2. Description of the Related Art
As electronic devices have become increasingly sophisticated, a single device may employ multiple general processing units. For example, in cordless telephones that also contain voice messaging, caller identification, and other sophisticated options, multiple processors may be used, such as a microcontroller and a digital signal processor (DSP). The processors may not be arranged in a master-slave relationship, but rather, may be configured to work together to separately control different functions within the system. For example, the microcontroller may be involved in administrative tasks, whereas the DSP may control more sophisticated tasks, such as voice compression, voice recognition, voice message storage, and the like.
Since these different processors are performing functions of significantly different sophistication and priority, their response time to external, asynchronous events, such as interrupts may vary significantly. For example, an external event, such as an interrupt generated by a low-battery detection circuit, may cause the microcontroller to virtually immediately enter a reset mode without adversely impacting the operation of the telephone system, because either the microcontroller has sufficient time to complete its current task before being reset, or it is not critical that the microcontroller complete its current task. On the other hand, the DSP may not be able to complete the relatively sophisticated tasks on which it is currently working before the interrupt causes it to shut down its operation. Where the DSP is performing tasks that may be critical to its continued operation, discontinuing these tasks before they are completed may prevent the telephone system from reinitializing in its proper state after the low battery condition has been corrected. For example, the DSP may be updating or writing a serial flash device at the time of the low-battery interrupt. The data being written may be irretrievably lost if the process is interrupted.
Heretofore, electronic devices have typically responded to external, asynchronous events, such as a low battery interrupt, by forcing the device to immediately enter a low power reset mode by turning off the system clock. Thus, as discussed above, in devices where the processor is performing relatively sophisticated tasks, immediately shutting down its system clock may result in loss of data, or more significantly, may prevent the system from properly restarting when the low battery condition is corrected.
The present invention is directed to overcoming, or at least reducing the effects of, one or more of the problems set forth above.
In one aspect of the present invention, a method is provided. The method is used to control a reset operation of a device. The method includes delivering a first signal indicating that a voltage supply has fallen below a first preselected level. The device receives the first signal and delivers a second signal acknowledging that the device is prepared to enter a reset mode of operation. Thereafter, a reset signal is delivered to the device to cause the device to enter a reset mode of operation in response to receiving the first signal and the acknowledging signal.

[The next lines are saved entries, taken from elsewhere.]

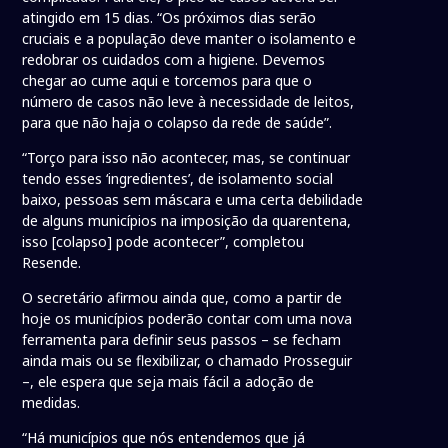
atingido em 15 dias. “Os próximos dias serão
cruciais e a população deve manter o isolamento e
redobrar os cuidados com a higiene. Devemos
chegar ao cume aqui e torcemos para que o
número de casos não leve à necessidade de leitos,
para que não haja o colapso da rede de saúde”.
“Torço para isso não acontecer, mas, se continuar
tendo esses ‘ingredientes’, de isolamento social
baixo, pessoas sem máscara e uma certa debilidade
de alguns municípios na imposição da quarentena,
isso [colapso] pode acontecer”, completou
Resende.
O secretário afirmou ainda que, como a partir de
hoje os municípios poderão contar com uma nova
ferramenta para definir seus passos – se fecham
ainda mais ou se flexibilizar, o chamado Prosseguir
–, ele espera que seja mais fácil a adoção de
medidas.
“Há municípios que nós entendemos que já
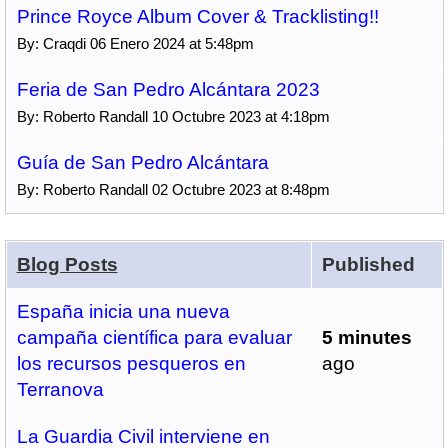
Prince Royce Album Cover & Tracklisting!!
By: Craqdi 06 Enero 2024 at 5:48pm
Feria de San Pedro Alcántara 2023
By: Roberto Randall 10 Octubre 2023 at 4:18pm
Guía de San Pedro Alcántara
By: Roberto Randall 02 Octubre 2023 at 8:48pm
Blog Posts
Published
España inicia una nueva
campaña científica para evaluar
5 minutes
los recursos pesqueros en
ago
Terranova
La Guardia Civil interviene en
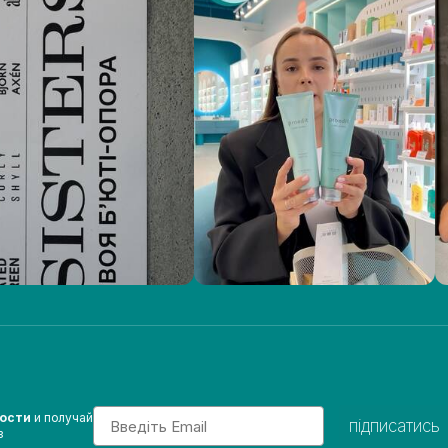
Email
вости
и получай
підписатись
з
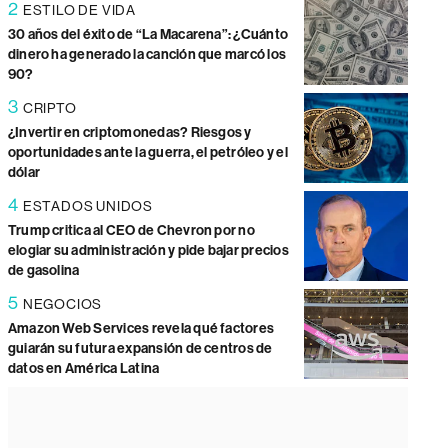
2
ESTILO DE VIDA
30 años del éxito de “La Macarena”: ¿Cuánto
dinero ha generado la canción que marcó los
90?
3
CRIPTO
¿Invertir en criptomonedas? Riesgos y
oportunidades ante la guerra, el petróleo y el
dólar
4
ESTADOS UNIDOS
Trump critica al CEO de Chevron por no
elogiar su administración y pide bajar precios
de gasolina
5
NEGOCIOS
Amazon Web Services revela qué factores
guiarán su futura expansión de centros de
datos en América Latina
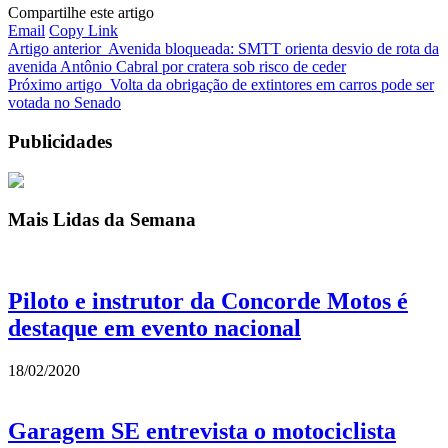
Compartilhe este artigo
Email
Copy Link
Artigo anterior
Avenida bloqueada: SMTT orienta desvio de rota da
avenida Antônio Cabral por cratera sob risco de ceder
Próximo artigo
Volta da obrigação de extintores em carros pode ser
votada no Senado
Publicidades
Mais Lidas da Semana
Piloto e instrutor da Concorde Motos é
destaque em evento nacional
18/02/2020
Garagem SE entrevista o motociclista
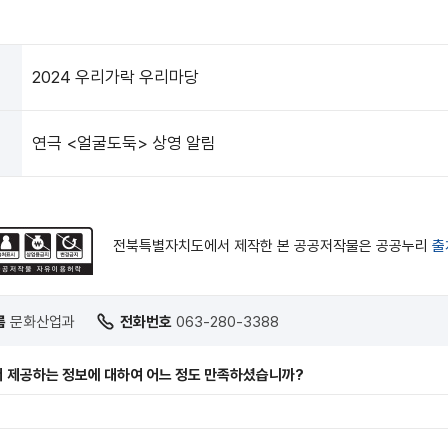
2024 우리가락 우리마당
연극 <얼굴도둑> 상영 알림
전북특별자치도에서 제작한 본 공공저작물은 공공누리
출
름
문화산업과
전화번호
063-280-3388
 제공하는 정보에 대하여 어느 정도 만족하셨습니까?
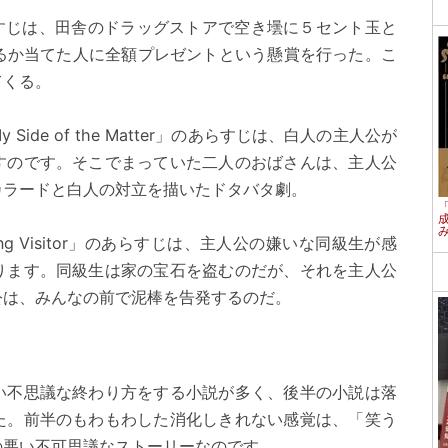
」のあらすじは、田舎のドラッグストアで空き壜に５セント玉と
いるか当てた人に全額プレゼントという懸賞を行った。こ
てくる。
de of the Matter」のあらすじは、白人の主人公が
すのです。そこでまっていた二人のおばさんは、主人公
カラードと白人の対立を描いたドタバタ劇。
ving Visitor」のあらすじは、主人公の嫌いな同級生が感
ります。同級生は家の宝石を盗むのだが、それを主人公
公は、みんなの前で泥棒を告発するのだ。
い不思議な終わり方をする小説が多く、後半の小説は落
た。前半のもわもわした消化しきれない感覚は、「笑う
の悪い不可思議なストーリーなのです。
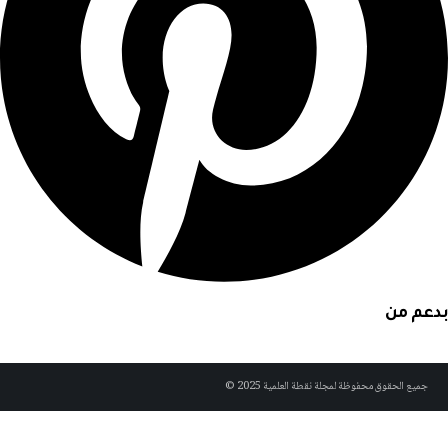
بدعم من
جميع الحقوق محفوظة لمجلة نقطة العلمية 2025 ©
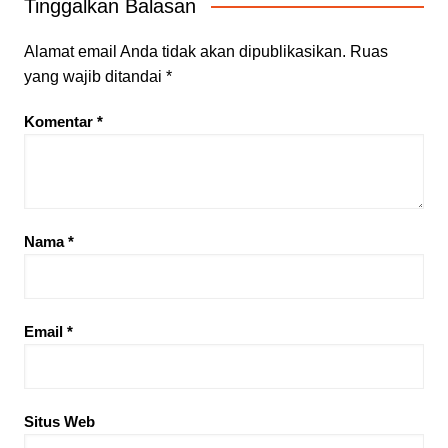
Tinggalkan Balasan
Alamat email Anda tidak akan dipublikasikan.
Ruas
yang wajib ditandai
*
Komentar
*
Nama
*
Email
*
Situs Web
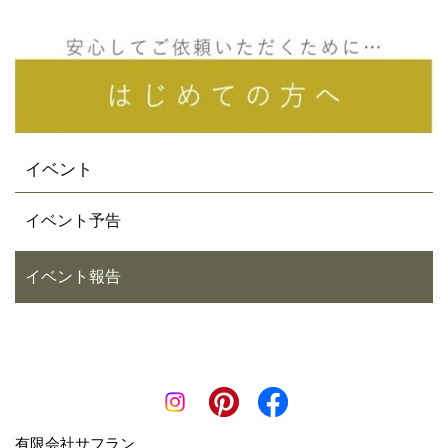
イベント
イベント予告
イベント報告
有限会社サフラン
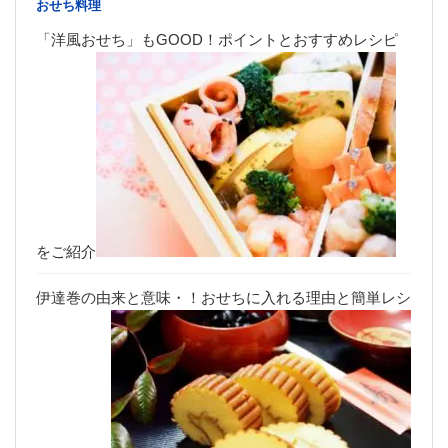
おせち料理
「洋風おせち」もGOOD！ポイントとおすすめレシピ
をご紹介
伊達巻の由来と意味・！おせちに入れる理由と簡単レシ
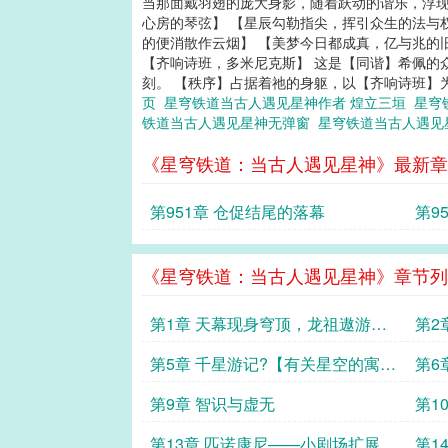
当那面戴羽翅的庞大身影，随着跃动的谐乐，浮现
心房的琴弦】 【星辰勾勒指尖，挥引众生的法与
的便消散作云烟】 【美梦今日都成真，亿与兆的
【齐响诗班，多米尼克斯】 这是【同谐】希佩的
刻。 【秩序】占据着祂的身躯，以【齐响诗班】
页
星穹铁道当古人遇见星神作者 煌立三垣
星穹
铁道当古人遇见星神无弹窗
星穹铁道当古人遇
《星穹铁道：当古人遇见星神》最新章
第951章 仓促结尾的落幕
第9
们又
《星穹铁道：当古人遇见星神》章节列
第1章 天幕现身穹顶，龙祖遨游太
第2
虚
第5章 千星游记?【有关星空的寓言
第6
集?其一】
第9章 智识与虚无
第1
第13章 匹诺康尼——小剧场扩展
第14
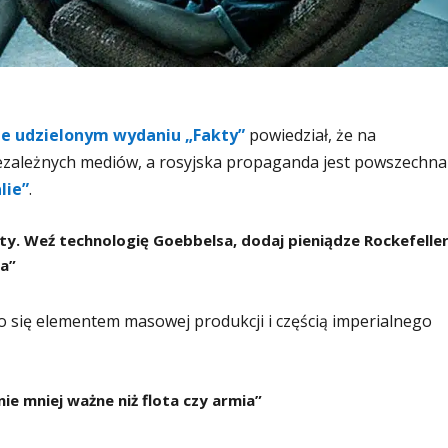
e udzielonym wydaniu „Fakty”
powiedział, że na
zależnych mediów, a rosyjska propaganda jest powszechna 
lie”
.
ty. Weź technologię Goebbelsa, dodaj pieniądze Rockefelle
a”
ło się elementem masowej produkcji i częścią imperialnego
e mniej ważne niż flota czy armia”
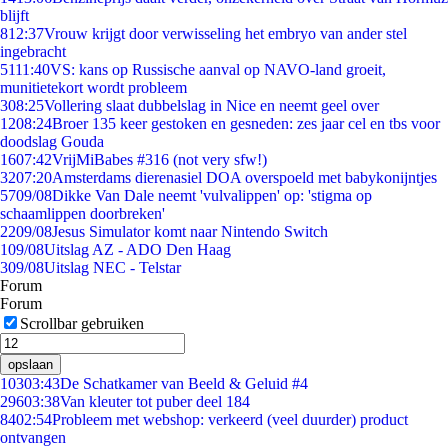
blijft
8
12:37
Vrouw krijgt door verwisseling het embryo van ander stel
ingebracht
51
11:40
VS: kans op Russische aanval op NAVO-land groeit,
munitietekort wordt probleem
3
08:25
Vollering slaat dubbelslag in Nice en neemt geel over
12
08:24
Broer 135 keer gestoken en gesneden: zes jaar cel en tbs voor
doodslag Gouda
16
07:42
VrijMiBabes #316 (not very sfw!)
32
07:20
Amsterdams dierenasiel DOA overspoeld met babykonijntjes
57
09/08
Dikke Van Dale neemt 'vulvalippen' op: 'stigma op
schaamlippen doorbreken'
22
09/08
Jesus Simulator komt naar Nintendo Switch
1
09/08
Uitslag AZ - ADO Den Haag
3
09/08
Uitslag NEC - Telstar
Forum
Forum
Scrollbar gebruiken
opslaan
103
03:43
De Schatkamer van Beeld & Geluid #4
296
03:38
Van kleuter tot puber deel 184
84
02:54
Probleem met webshop: verkeerd (veel duurder) product
ontvangen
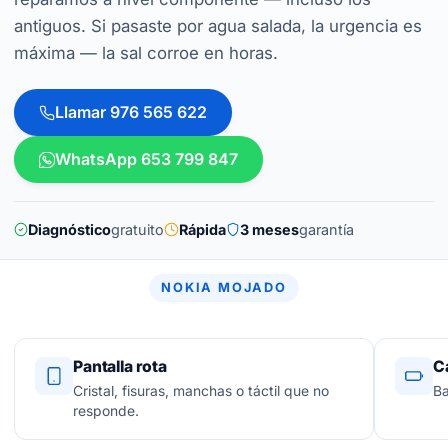
antiguos. Si pasaste por agua salada, la urgencia es
máxima — la sal corroe en horas.
Llamar 976 565 622
WhatsApp 653 799 847
Diagnóstico
gratuito
Rápida
3 meses
garantía
NOKIA MOJADO
Pantalla rota
C
Cristal, fisuras, manchas o táctil que no
Ba
responde.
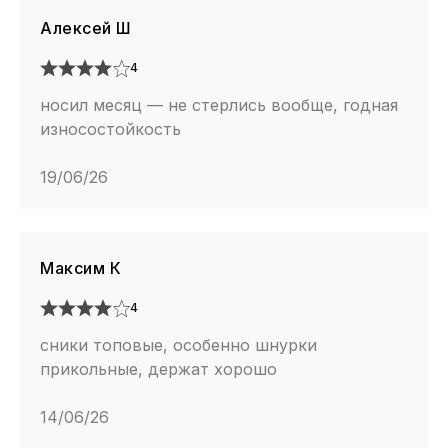
Алексей Ш
4
носил месяц — не стерлись вообще, годная
износостойкость
19/06/26
Максим К
4
сники топовые, особенно шнурки
прикольные, держат хорошо
14/06/26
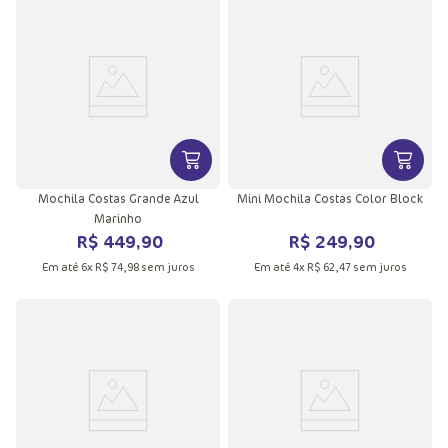
VER MAIS INFORMAÇÕES DO PRODU
VER MA
Mochila Costas Grande Azul
Mini Mochila Costas Color Block
Marinho
R$
449
,
90
R$
249
,
90
Em até
6
x
R$
74
,
98
sem juros
Em até
4
x
R$
62
,
47
sem juros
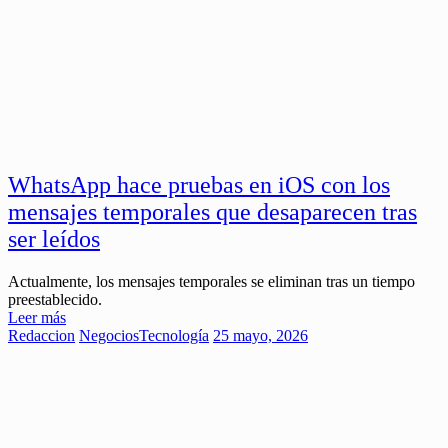
WhatsApp hace pruebas en iOS con los
mensajes temporales que desaparecen tras
ser leídos
Actualmente, los mensajes temporales se eliminan tras un tiempo
preestablecido.
Leer más
Redaccion
Negocios
Tecnología
25 mayo, 2026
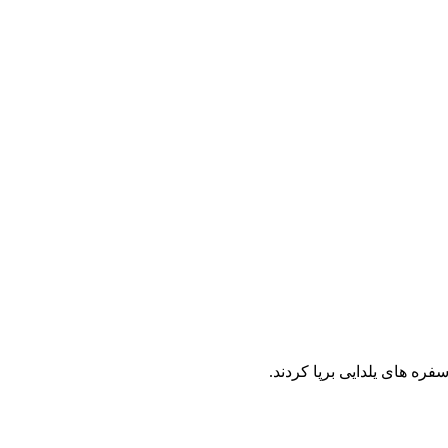
ه های یلدایی برپا کردند.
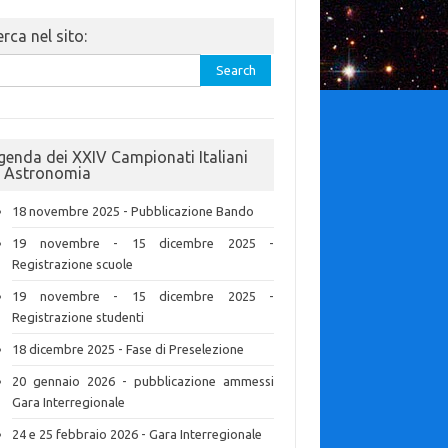
rca nel sito:
rch
genda dei XXIV Campionati Italiani
i Astronomia
18 novembre 2025 - Pubblicazione Bando
19 novembre - 15 dicembre 2025 -
Registrazione scuole
19 novembre - 15 dicembre 2025 -
Registrazione studenti
18 dicembre 2025 - Fase di Preselezione
20 gennaio 2026 - pubblicazione ammessi
Gara Interregionale
24 e 25 febbraio 2026 - Gara Interregionale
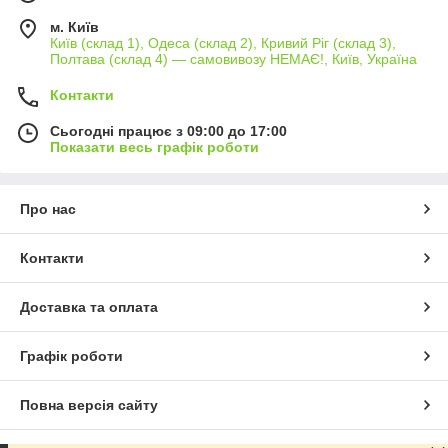
м. Київ
Київ (склад 1), Одеса (склад 2), Кривий Ріг (склад 3),
Полтава (склад 4) — самовивозу НЕМАЄ!, Київ, Україна
Контакти
Сьогодні працює з 09:00 до 17:00
Показати весь графік роботи
Про нас
Контакти
Доставка та оплата
Графік роботи
Повна версія сайту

In another aspect of the present invention, a system is provided. The system includes a detector, first and second processors, and a reset circuit. The detector is capable of delivering a first signal in response to detecting a preselected condition. The first processor is adapted to receive the first signal and deliver an acknowledge signal indicating that the first processor will enter a reset mode of operation in response to receiving a reset signal. The second processor is adapted to enter the reset mode of operation in response to receiving the first signal. The reset circuit is adapted to deliver a reset signal to the first processor in response to receiving the first signal and the acknowledge signal.
In another aspect of the present invention, an apparatus for controlling a reset operation of a device is provided. The apparatus includes a logic circuit and a timer. The logic circuit is adapted to deliver a reset signal to the device in response to receiving a low battery signal and an acknowledge signal from the device indicating that the device has received the low battery signal and is prepared to enter the reset mode of operation. The timer is adapted to deliver a clock disable signal to a system clock a preselected period of time after receiving the low battery and acknowledge signals.
In yet another aspect of the present invention, a system is provided. The system includes a detector, a reset circuit and a processor. The detector is capable of delivering a first signal in response to detecting a preselected condition. The processor is adapted to receive the first signal and deliver an acknowledge signal indicating that the first processor will enter a reset mode of operation in response to receiving a reset signal. The reset circuit is adapted to deliver a reset signal to the processor in response to receiving the first signal and the acknowledge signal.